Sanığın, 27.07.2006 günü saat 01.00 sıralarında, sahibi olduğu ve katılanın bar olarak işlettiği iş yerine giderek kira alacağı nedeniyle katılanla tartışmaya başladığı, tartışmanın hararetlenmesi üzerine, elindeki bira bardağını masaya vurup kırdığı, kırık cam bardağını katılanın yüzüne savurarak katılanı yüzünde kesiler oluşacak şekilde yaraladığı, Adli Tıp Kurumu Kütahya Şube Müdürlüğünce olay tarihinden 5 ay 11 gün sonra düzenlenen 08.01.2007 günlü raporda, katılanın sol zigomatik bölge üst kısımda 1,5 santimetre, sol yanakta 3,5 santimetre, sol zigomatik bölge alt kısımda 2,5 santimetre, sol kaş altında 1 santimetre uzunluğunda cilt seviyesine yakın, ilk bakışta dikkati çeker özellikte yara izleri gözlendiği, tarif edilen bu yara izlerinin şahsın yüzünde sabit iz niteliğinde olduğunun bildirildiği anlaşılan olayda; katılanın yüzündeki kesilerin TCK’nun 87/1-c maddesinde belirtilen şekilde yüzde sabit iz oluşturup oluşturmadığının özel ve teknik bilgiyi gerektiren bir konu olduğu, katılanın duruşmadaki beyanı ile veya hâkimlik mesleğinin gerektirdiği genel ve hukuki bilgi ile çözümlenmesinin mümkün olmadığı, böyle bir değerlendirmenin ancak bilimsel verilere dayanan ve istikrar kazanmış adli tıp uygulamaları doğrultusunda, olay tarihinden itibaren en az 6 ay geçtikten ve iyileşme sürecinin tamamlanmasından sonra yapılacak muayene sonucu düzenlenecek rapora göre yapılabileceği göz önüne alındığında, bu süre geçmeden alınan rapora dayanılarak katılandaki yaralanmaların yüzde sabit iz oluşturduğunun kabulü ile hüküm kurulmasında isabet bulunmamaktadır.
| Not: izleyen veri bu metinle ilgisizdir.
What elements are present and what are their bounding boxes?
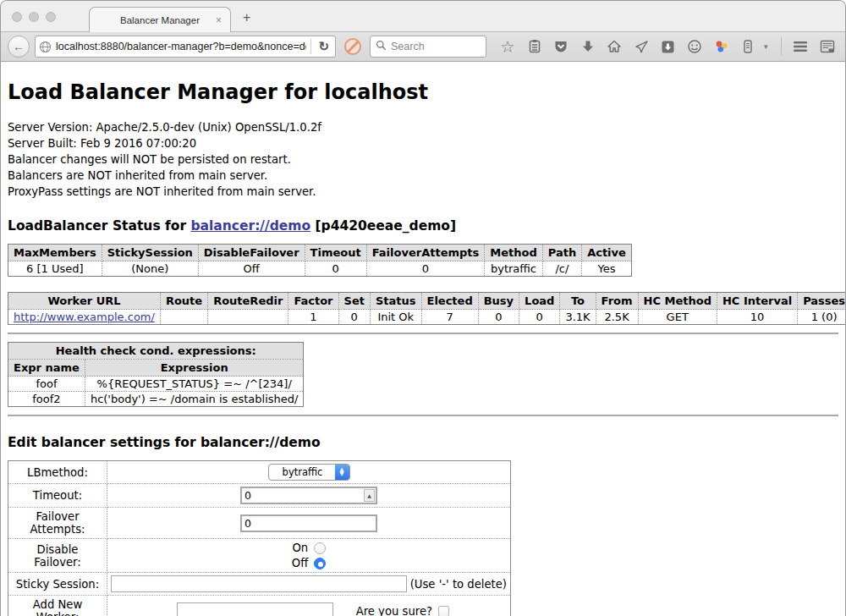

YARGITAY 3. CEZA DAİRESİ Esas: 2017/6677 Karar: 2018/207 Tarih: 16.01.2018

  • TCK 87. Madde

  • Neticesi Sebebiyle Ağırlaşmış Yaralama Suçu

Adli tıp kriterleri açısından kemik kırıklarının (çıkıkların) hayat fonksiyonlarına etkisinin hafif (1) ila ağır (6) derece şeklinde sınıflandırılması ve 5237 sayılı TCK’nin 87/3. maddesinde kemik kırığının hayat fonksiyonlarına etkisine göre cezanın en fazla 1/2 oranında artırılması öngörülmüş olması karşısında, katılanın adli raporunda vücudundaki kemik kırığının hayat fonksiyonlarına etkisinin orta (2.) derece olduğunun belirtildiği ve 3. maddesine göre orantılılık ilkesine uygun bir şekilde (1/4) oranında arttırım yapılması usul ve yasaya uygun olduğundan, tebliğnamenin bu yöndeki bozma görüşüne iştirak edilmemiştir.

Anayasa Mahkemesi’nin 24/11/2015 tarihli ve 29542 sayılı Resmi Gazete’de yayımlanarak yürürlüğe giren 08/10/2015 tarihli ve E.2014/140 - K.2015/85 sayılı kararı ile 5237 sayılı TCK’nin 53. maddesindeki bazı ibareler iptal edilmiş ise de, bu husus infaz aşamasında dikkate alınabileceğinden bozma nedeni yapılmamıştır.

Yapılan yargılamaya, toplanan ve karar yerinde açıklanan delillere, mahkemenin kovuşturma sonucunda oluşan inanç ve takdirine, gösterilen gerekçeye ve uygulamaya göre sanığın temyiz itirazlarının reddiyle hükmün ONANMASINA, 16/01/2018 gününde oybirliğiyle karar verildi.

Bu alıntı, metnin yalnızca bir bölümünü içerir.